How water is heated does not affect how it cools

Wednesday October 15, 2008

Hypothesis: Water heated in a microwave oven cools more quickly than water heated on a stovetop range.

The two filled glasses were not actually involved.

Experimental apparatus:
  • standard candy thermometer
  • iPhone stopwatch
  • two identical tumblers
  • pyrex measuring cup
  • microwave
  • tea kettle
  • gas range

Experimental procedure:

For the microwave test, about two cups of tap water were heated in a standard microwave for about six minutes. The water was observed boiling inside the microwave before heating was stopped. The water was removed from the microwave and a measure of it was poured into a tumbler on a standard dining room table protected by a thin fabric runner. The room was determined by consensus to be at room temperature. Temperature readings were taken at one minute intervals for the first eleven minutes, then intermittently up to 48 minutes, for a total of 22 readings. The initial reading was 85ºC.
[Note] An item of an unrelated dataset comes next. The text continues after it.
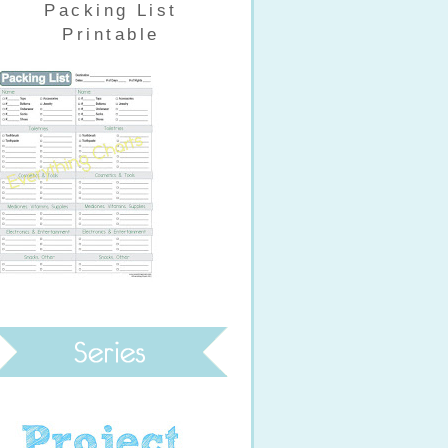
Packing List
Printable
For the stovetop test, a tea kettle was half filled and left to boil on a gas burner at high heat. Heating was stopped after the kettle was heard to whistle and let off steam. The water was presumed boiling. A measure of water was poured out just as for the microwave test, and temperature readings were taken at one-minute intervals for the first fifteen minutes, then intermittently until a final reading at 50 minutes, for a total of 21 readings. The initial reading was 186ºF (85.56ºC).
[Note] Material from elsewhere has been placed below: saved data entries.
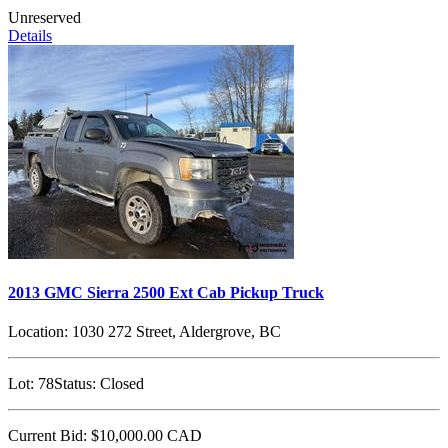
Unreserved
Details
2013 GMC Sierra 2500 Ext Cab Pickup Truck
Location:
1030 272 Street, Aldergrove, BC
Lot:
78
Status:
Closed
Current Bid:
$10,000.00
CAD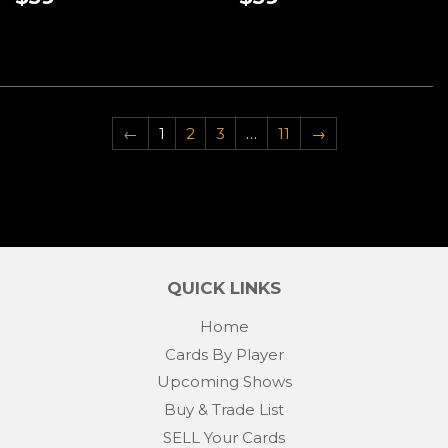
PRICE
PRICE
←
1
2
3
…
11
→
QUICK LINKS
Home
Cards By Player
Upcoming Shows
Buy & Trade List
SELL Your Cards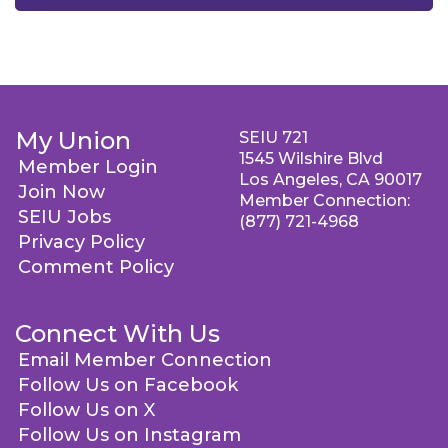
My Union
SEIU 721
1545 Wilshire Blvd
Member Login
Los Angeles, CA 90017
Join Now
Member Connection:
SEIU Jobs
(877) 721-4968
Privacy Policy
Comment Policy
Connect With Us
Email Member Connection
Follow Us on Facebook
Follow Us on X
Follow Us on Instagram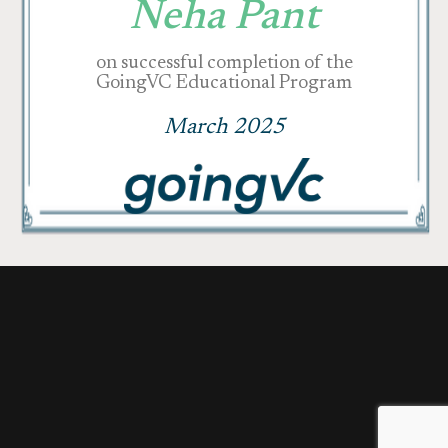
Neha Pant
on successful completion of the
GoingVC Educational Program
March 2025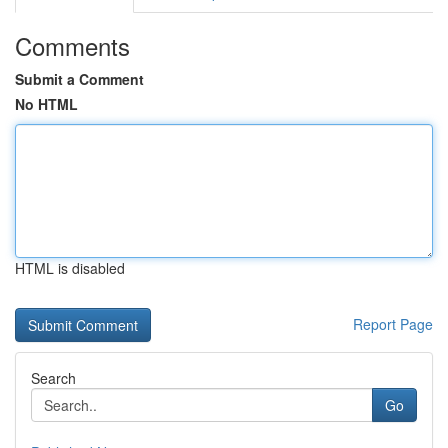
Comments
Submit a Comment
No HTML
HTML is disabled
Report Page
Search
Go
Experimental issues: The thermometer used was intended for cooking, not science. It was only marked to five-degree increments. I read degrees Fahrenheit in the second (stovetop) test in hopes of benefiting from the relative "smallness" of degrees Fahrenheit and then converted to Centigrade.

Analysis: The cooling curves do not appear different for water boiled by microwave versus gas burner.

As you can see, microwave temperatures seem just a bit above those for the stovetop throughout. This distinction is certainly smaller than the error of the instrument, and should be regarded as insignificant. The graph shown adjusts time by one minute so that the samples were at 85ºC simultaneously. If this is not done, the stovetop graph rides just perceptibly above the microwave graph, and just as negligibly.

  • The temperature initially measured for the fire-heated water was about one half degree Celsius hotter than that for the microwaved water. This may be because I measured it with less delay, or perhaps a tea kettle really can get water one half degree hotter. Even if so, it does not seem a significant victory for the tea kettle.
  • No temperature was measured even as high as 86ºC. The water did boil in both cases, and the temperature at which water boils is (by definition) 100ºC. This seems odd at first. Perhaps it is due to some combination of lower air pressure (the elevation of Milwaukee, Wisconsin, is around 634 feet above sea level), impurity of the water, and delay between last boiling and first measurement.

Conclusion: Water cools at the same rate regardless of whether it was boiled by microwave or convection from burning natural gas.

Commentary: This hypothesis was offered by Dylan Carlson, based on anecdotal experience with microwaved beverages cooling more quickly than desired. It was speculated that the different mechanisms of heating, microwave excitation versus convection of heat through a metal container, leave the heated water differently configured at some level; a different liquid crystallography leading to different cooling properties. Similarly disappointed with microwaved beverages from time to time, I became intrigued and then excited to carry out an experimental test of the hypothesis. It is not difficult to become excited about science.

It would have been very interesting to find evidence of different cooling behavior, but alas it seems there is none. The familiar experience that lead to the initial hypothesis may be explained by the difference in volumes of liquid typically heated by microwave versus range. Generally only small amounts of liquid are microwaved, which then cool quickly compared to large volumes. It is not unusual to boil a large volume of liquid on a stovetop, which cools more slowly for its larger mass and is kept warm also by its hot metal container.

Note: The word "how" is used in two slightly different senses in the title of this report. It is the author's belief that the small chance of misreading is compensated for by the snappiness of the title.

This post was originally hosted elsewhere.